I can tell you state inspections are a 50/50 mix of catching safety issues and enforcing state vehicle codes, some of which have nothing to do with safety.

I do not do autos so some of what I know may be false so do your own homework it is all on line for anyone to read the RSA's.

If you fail a inspection for emissions or other the shop is SUPPOSED to report you to the state. If the repairs are not completed within so many days the state is supposed to come and take your license plates......really.
I do not know of any shop that has done this, but they are all supposed to. crazy .

Buying a scanner is a good idea because they are cheap and though they will not fix your car some times they can fix a light that is on.
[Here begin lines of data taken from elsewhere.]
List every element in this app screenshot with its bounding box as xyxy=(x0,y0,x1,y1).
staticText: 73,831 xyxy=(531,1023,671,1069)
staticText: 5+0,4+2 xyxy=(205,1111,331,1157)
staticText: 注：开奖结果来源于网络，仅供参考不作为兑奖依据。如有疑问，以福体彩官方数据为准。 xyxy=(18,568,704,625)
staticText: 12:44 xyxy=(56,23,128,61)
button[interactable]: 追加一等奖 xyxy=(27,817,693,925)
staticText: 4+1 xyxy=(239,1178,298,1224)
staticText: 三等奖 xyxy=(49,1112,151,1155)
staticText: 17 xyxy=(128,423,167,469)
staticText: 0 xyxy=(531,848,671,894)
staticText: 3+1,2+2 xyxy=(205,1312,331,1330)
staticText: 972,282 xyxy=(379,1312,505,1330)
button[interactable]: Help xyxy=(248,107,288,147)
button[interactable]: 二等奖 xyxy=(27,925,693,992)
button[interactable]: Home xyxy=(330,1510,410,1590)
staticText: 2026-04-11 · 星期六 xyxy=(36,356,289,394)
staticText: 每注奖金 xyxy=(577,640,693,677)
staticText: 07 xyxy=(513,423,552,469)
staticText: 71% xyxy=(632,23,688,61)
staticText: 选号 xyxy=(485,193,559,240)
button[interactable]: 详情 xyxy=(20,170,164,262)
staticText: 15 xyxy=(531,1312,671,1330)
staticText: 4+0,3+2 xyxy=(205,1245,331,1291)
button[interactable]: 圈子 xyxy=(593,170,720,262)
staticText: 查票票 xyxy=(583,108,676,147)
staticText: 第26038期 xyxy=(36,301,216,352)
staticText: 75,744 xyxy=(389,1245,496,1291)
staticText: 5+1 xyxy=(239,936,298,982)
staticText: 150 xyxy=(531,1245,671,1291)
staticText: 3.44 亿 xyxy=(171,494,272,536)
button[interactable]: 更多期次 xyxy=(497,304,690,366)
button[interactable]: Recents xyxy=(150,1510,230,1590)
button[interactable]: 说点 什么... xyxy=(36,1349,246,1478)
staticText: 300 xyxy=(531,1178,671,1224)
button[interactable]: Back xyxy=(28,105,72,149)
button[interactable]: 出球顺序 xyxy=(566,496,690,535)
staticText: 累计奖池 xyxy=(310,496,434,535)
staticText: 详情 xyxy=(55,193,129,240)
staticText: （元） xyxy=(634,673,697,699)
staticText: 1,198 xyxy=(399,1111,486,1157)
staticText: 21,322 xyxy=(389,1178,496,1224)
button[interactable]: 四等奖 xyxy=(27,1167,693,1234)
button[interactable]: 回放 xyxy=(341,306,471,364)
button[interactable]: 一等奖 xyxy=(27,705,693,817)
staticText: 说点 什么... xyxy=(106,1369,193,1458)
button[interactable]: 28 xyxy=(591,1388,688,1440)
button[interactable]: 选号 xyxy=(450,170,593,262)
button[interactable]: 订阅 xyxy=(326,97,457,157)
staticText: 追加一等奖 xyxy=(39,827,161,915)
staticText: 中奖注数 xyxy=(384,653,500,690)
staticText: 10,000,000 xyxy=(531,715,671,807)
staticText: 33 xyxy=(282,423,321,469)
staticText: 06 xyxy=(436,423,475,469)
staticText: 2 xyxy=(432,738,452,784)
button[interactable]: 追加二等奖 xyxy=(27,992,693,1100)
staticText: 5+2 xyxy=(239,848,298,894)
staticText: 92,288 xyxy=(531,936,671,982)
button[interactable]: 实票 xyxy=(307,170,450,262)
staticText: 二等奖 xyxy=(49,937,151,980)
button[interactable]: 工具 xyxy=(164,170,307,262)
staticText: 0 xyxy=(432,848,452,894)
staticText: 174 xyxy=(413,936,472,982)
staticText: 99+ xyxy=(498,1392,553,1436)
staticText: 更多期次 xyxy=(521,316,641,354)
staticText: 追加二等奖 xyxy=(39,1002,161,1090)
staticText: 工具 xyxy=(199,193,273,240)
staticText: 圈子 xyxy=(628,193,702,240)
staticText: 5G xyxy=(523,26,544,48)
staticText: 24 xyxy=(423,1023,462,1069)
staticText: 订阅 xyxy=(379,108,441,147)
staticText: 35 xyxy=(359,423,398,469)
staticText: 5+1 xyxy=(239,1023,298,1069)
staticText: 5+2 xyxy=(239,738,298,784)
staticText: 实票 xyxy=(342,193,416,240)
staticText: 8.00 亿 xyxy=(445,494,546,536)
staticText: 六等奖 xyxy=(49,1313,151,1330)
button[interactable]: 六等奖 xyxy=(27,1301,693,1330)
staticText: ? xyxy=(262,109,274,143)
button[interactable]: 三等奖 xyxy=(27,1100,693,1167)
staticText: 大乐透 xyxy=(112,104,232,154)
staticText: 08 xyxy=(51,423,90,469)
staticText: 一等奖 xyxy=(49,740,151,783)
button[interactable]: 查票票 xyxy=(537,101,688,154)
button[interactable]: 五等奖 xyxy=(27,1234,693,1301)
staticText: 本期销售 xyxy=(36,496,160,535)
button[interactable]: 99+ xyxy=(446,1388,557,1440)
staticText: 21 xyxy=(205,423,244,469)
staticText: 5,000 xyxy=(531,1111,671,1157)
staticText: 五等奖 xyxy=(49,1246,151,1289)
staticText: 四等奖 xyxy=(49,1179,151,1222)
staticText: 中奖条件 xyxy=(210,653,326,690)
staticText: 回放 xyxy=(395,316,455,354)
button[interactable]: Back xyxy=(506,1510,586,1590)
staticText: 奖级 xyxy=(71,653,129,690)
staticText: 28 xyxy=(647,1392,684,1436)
A loose gas cap can cause the emissions light to go on after it is on you need to drive so many miles for it to shut off a scanner would allow you to turn it off and then see if it comes back.

A mechanic is usually getting no benefit by failing you, though they might fire them if they pass unsafe cars so keep that in mind. A shop makes little money on inspections if they find nothing wrong. being an inspection station is almost a franchise of the state. Car shops have to pay a monthly lease for that computer system the state forces them to use. Nothing to do with safety.

I was at a state run inspection school not to long ago where the state inspection officers did not even know the state inspection laws they were attempting to teach us. If it is as bad on the auto side the shops may have good reason to not know the laws. I have had questionable judgement calls where I needed to call the state to get clarification it is not a bad thing to do.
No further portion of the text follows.